## DATA SECTION:
========================================

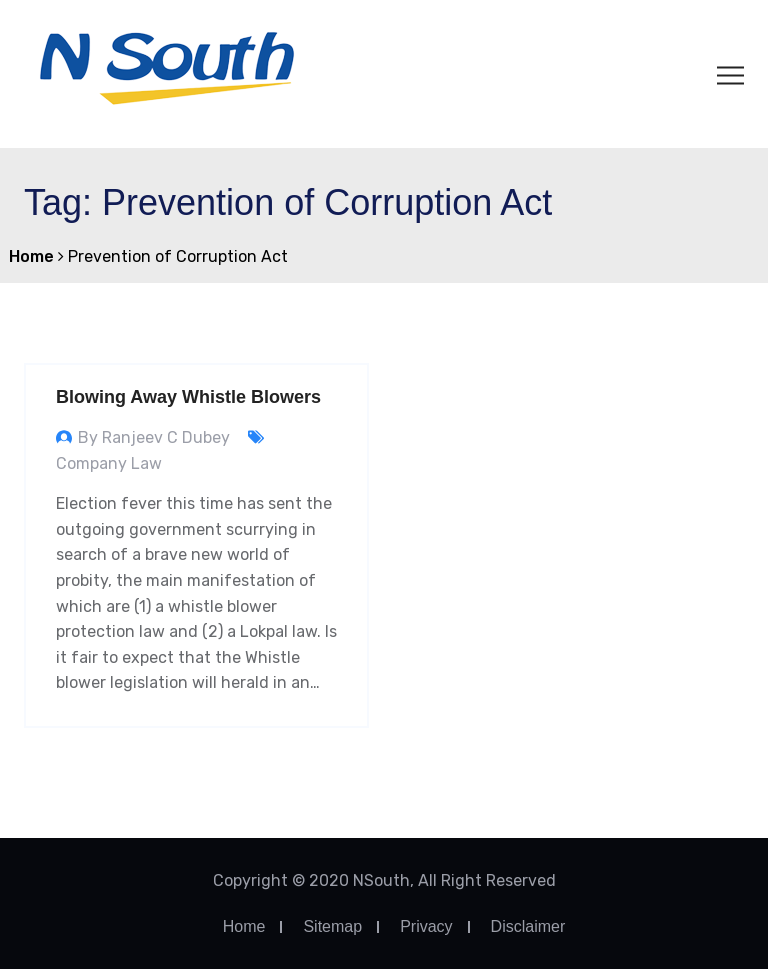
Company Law (109, 463)
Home (244, 926)
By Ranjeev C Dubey (154, 437)
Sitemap (332, 926)
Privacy (426, 926)
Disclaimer (528, 926)
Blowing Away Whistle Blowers (188, 397)
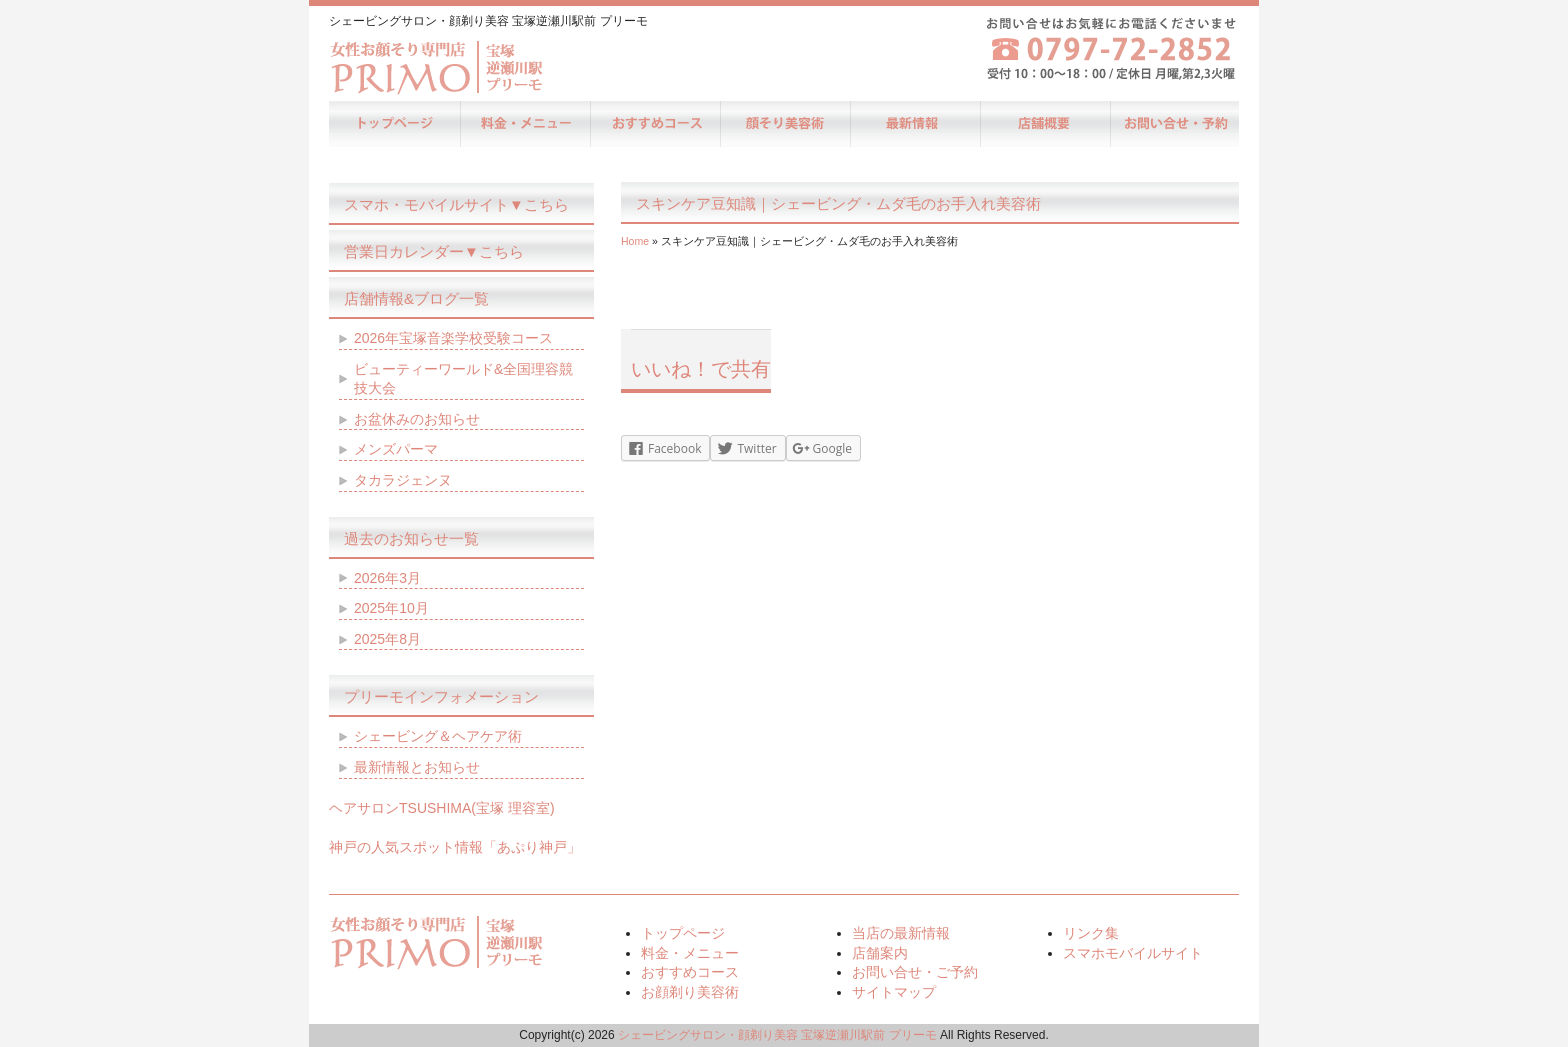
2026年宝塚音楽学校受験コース (453, 338)
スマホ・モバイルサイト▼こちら (456, 204)
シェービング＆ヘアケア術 (438, 736)
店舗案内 (1044, 124)
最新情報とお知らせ (417, 767)
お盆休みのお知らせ (417, 419)
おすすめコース (654, 124)
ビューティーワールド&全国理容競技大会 (463, 379)
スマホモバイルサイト (1133, 953)
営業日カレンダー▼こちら (434, 251)
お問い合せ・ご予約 (1174, 124)
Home (635, 241)
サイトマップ (894, 992)
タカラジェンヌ (403, 480)
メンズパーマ (396, 449)
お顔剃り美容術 (784, 124)
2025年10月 (391, 608)
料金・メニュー (524, 124)
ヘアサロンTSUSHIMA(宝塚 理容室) (442, 808)
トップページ (394, 124)
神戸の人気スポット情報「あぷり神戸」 (455, 847)
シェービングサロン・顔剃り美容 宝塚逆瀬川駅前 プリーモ (777, 1035)
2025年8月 (387, 639)
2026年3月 (387, 578)
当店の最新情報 (914, 124)
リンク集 (1091, 933)
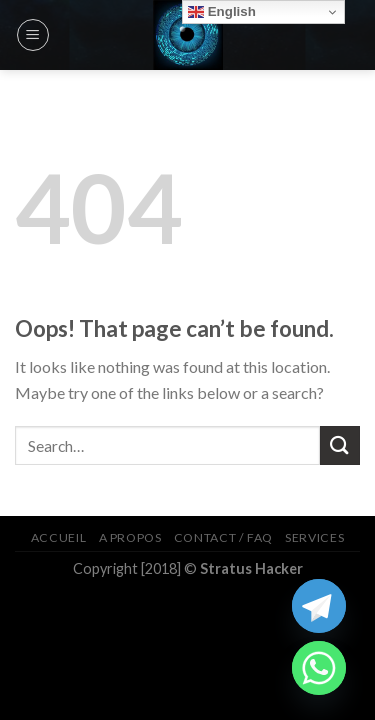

========================================

## TASK PROMPT:
Repeat the material line for line. Pictures stay out of the copy.

## RESPONSE:
Company Law (109, 463)
Home (244, 926)
By Ranjeev C Dubey (154, 437)
Sitemap (332, 926)
Privacy (426, 926)
Disclaimer (528, 926)
Blowing Away Whistle Blowers (188, 397)
2026年宝塚音楽学校受験コース (453, 338)
スマホ・モバイルサイト▼こちら (456, 204)
シェービング＆ヘアケア術 (438, 736)
店舗案内 (1044, 124)
最新情報とお知らせ (417, 767)
お盆休みのお知らせ (417, 419)
おすすめコース (654, 124)
ビューティーワールド&全国理容競技大会 (463, 379)
スマホモバイルサイト (1133, 953)
営業日カレンダー▼こちら (434, 251)
お問い合せ・ご予約 (1174, 124)
Home (635, 241)
サイトマップ (894, 992)
タカラジェンヌ (403, 480)
メンズパーマ (396, 449)
お顔剃り美容術 (784, 124)
2025年10月 (391, 608)
料金・メニュー (524, 124)
ヘアサロンTSUSHIMA(宝塚 理容室) (442, 808)
トップページ (394, 124)
神戸の人気スポット情報「あぷり神戸」 (455, 847)
シェービングサロン・顔剃り美容 宝塚逆瀬川駅前 プリーモ (777, 1035)
2025年8月 (387, 639)
2026年3月 (387, 578)
当店の最新情報 (914, 124)
リンク集 (1091, 933)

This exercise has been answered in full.